Every record is to be printed exactly as written, and any picture in it is skipped.

▶ _Available data_
============================================================

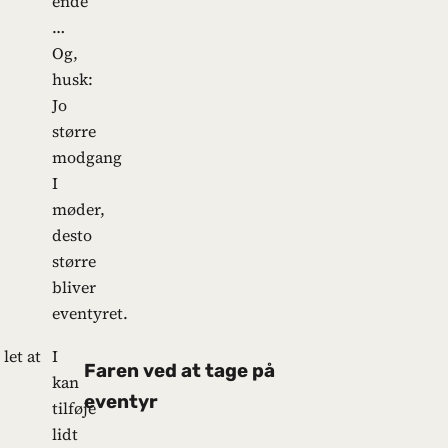
ende
…
Og,
husk:
Jo
større
modgang
I
møder,
desto
større
bliver
eventyret.
let at
I
Faren ved at tage på
kan
eventyr
tilføje
lidt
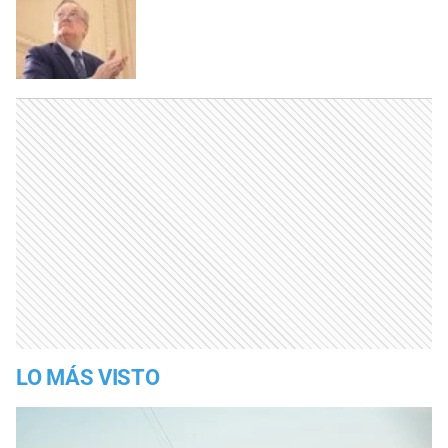
LO MÁS VISTO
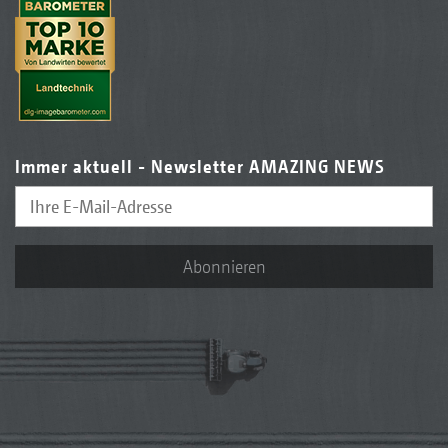
Immer aktuell - Newsletter AMAZING NEWS
Abonnieren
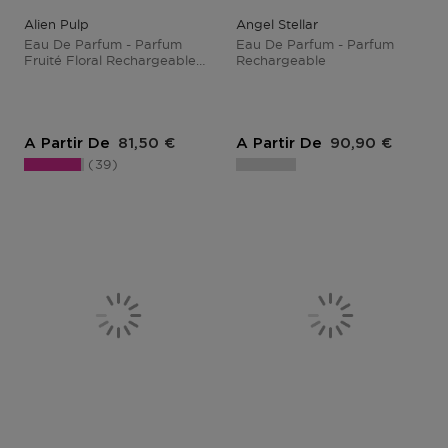
Alien Pulp
Angel Stellar
Eau De Parfum - Parfum
Eau De Parfum - Parfum
Fruité Floral Rechargeable
Rechargeable
Pour Femme
Prix du produit
Prix du produit
A Partir De
81,50 €
A Partir De
90,90 €
39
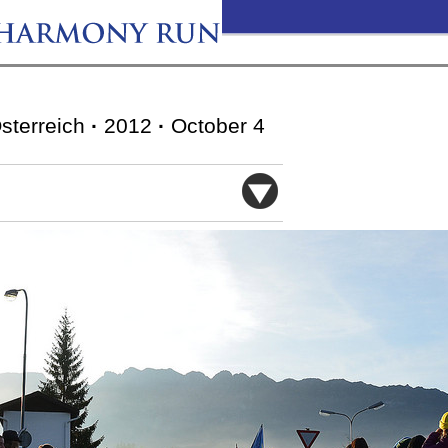
Österreich
·
2012
·
October 4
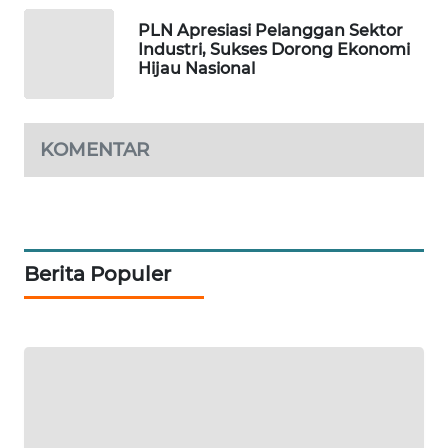
PLN Apresiasi Pelanggan Sektor
Industri, Sukses Dorong Ekonomi
Hijau Nasional
KOMENTAR
Berita Populer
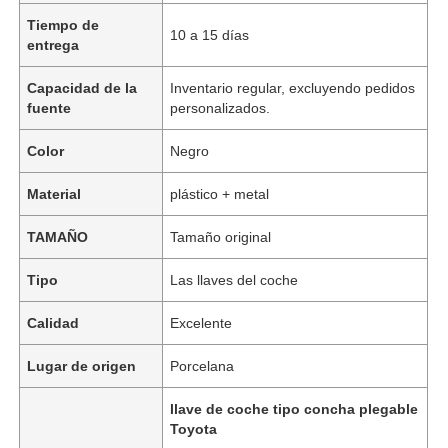
Tiempo de
10 a 15 días
entrega
Capacidad de la
Inventario regular, excluyendo pedidos
fuente
personalizados.
Color
Negro
Material
plástico + metal
TAMAÑO
Tamaño original
Tipo
Las llaves del coche
Calidad
Excelente
Lugar de origen
Porcelana
llave de coche tipo concha plegable
Toyota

============================================================

▶ _Exercise solution_
ende
…
Og,
husk:
Jo
større
modgang
I
møder,
desto
større
bliver
eventyret.
let at
I
Faren ved at tage på
kan
eventyr
tilføje
lidt
LO MÁS VISTO
Immer aktuell - Newsletter AMAZING NEWS
Abonnieren
Alien Pulp
Angel Stellar
Eau De Parfum - Parfum
Eau De Parfum - Parfum
Fruité Floral Rechargeable
Rechargeable
Pour Femme
Prix du produit
Prix du produit
A Partir De
81,50 €
A Partir De
90,90 €
39
Österreich
·
2012
·
October 4
PLN Apresiasi Pelanggan Sektor
Industri, Sukses Dorong Ekonomi
Hijau Nasional
KOMENTAR
Berita Populer
Tiempo de
10 a 15 días
entrega
Capacidad de la
Inventario regular, excluyendo pedidos
fuente
personalizados.
Color
Negro
Material
plástico + metal
TAMAÑO
Tamaño original
Tipo
Las llaves del coche
Calidad
Excelente
Lugar de origen
Porcelana
llave de coche tipo concha plegable
Toyota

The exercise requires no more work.